Ministers should inject £9billion a year into research and development spending in the regions, a report warns today.
The Tory-leaning Onward think-tank calls for cash to be pumped into areas outside the “golden triangle” of London-Oxford-Cambridge.
Nearly three in four of the “R&D intensive jobs” created between 2009 and 2019 were in the axis – including 14 times as many in Inner London as in the North, according to a report Onward publishes today.

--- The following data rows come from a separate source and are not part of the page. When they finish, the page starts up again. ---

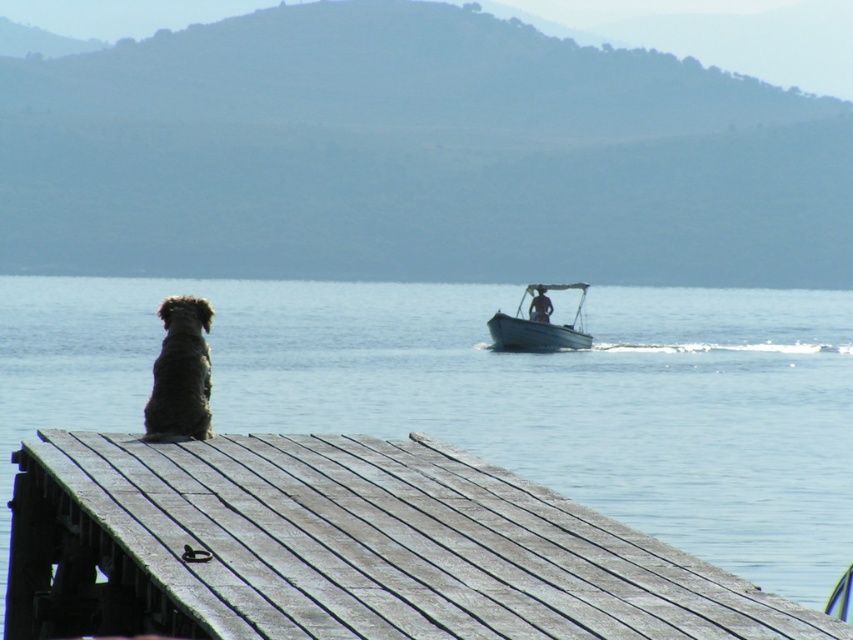 Question: Among these objects, which one is nearest to the camera?

Choices:
 (A) fuzzy brown dog at left
 (B) white plastic boat at center

Answer: (A)

Question: From the image, what is the correct spatial relationship of weathered wood dock at lower left in relation to fuzzy brown dog at left?

Choices:
 (A) left
 (B) right

Answer: (B)

Question: Can you confirm if weathered wood dock at lower left is wider than white plastic boat at center?

Choices:
 (A) yes
 (B) no

Answer: (B)

Question: Considering the real-world distances, which object is closest to the fuzzy brown dog at left?

Choices:
 (A) white plastic boat at center
 (B) weathered wood dock at lower left

Answer: (B)

Question: Among these objects, which one is nearest to the camera?

Choices:
 (A) fuzzy brown dog at left
 (B) weathered wood dock at lower left
 (C) white plastic boat at center

Answer: (B)

Question: Is weathered wood dock at lower left to the left of white plastic boat at center from the viewer's perspective?

Choices:
 (A) yes
 (B) no

Answer: (A) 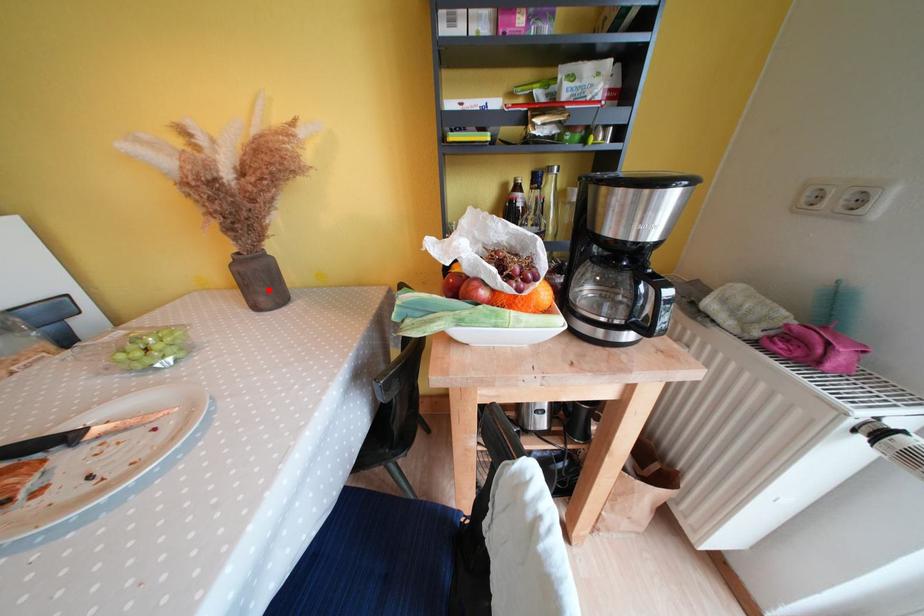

Its 'Levelling-Up Innovation' study says Government efforts to “level up” regional productivity are set to flop unless ministers “reverse the growing concentration of commercial innovation in one corner of the country”.
It calls for money to be ploughed into “historically less productive regions, such as the North East, East Midlands and South West”.
Diverting £9bn annually would, according to the Government’s own modelling, boost productivity by up to four per cent by 2027 and eight to 12% by 2040, says the report.
Onward's deputy director Will Holloway said: “You only need to look at the UK’s vaccine success to understand the enormous economic value created by R&D intensive clusters like Oxford and Cambridge.
“But the truth is that these clusters are increasingly concentrated in one small corner of the country.
“The lopsided nature of UK innovation has the potential to derail the Government’s ambitions for levelling-up.
“The Chancellor will never be able to close the gap between productive and unproductive parts of the UK if R&D funding, institutions and industries are only in the Greater South East.
“The Government should use every tool at its disposal to level up innovation, including boosting public R&D for lagging regions and investing in a network of research institutes in other parts of the UK.”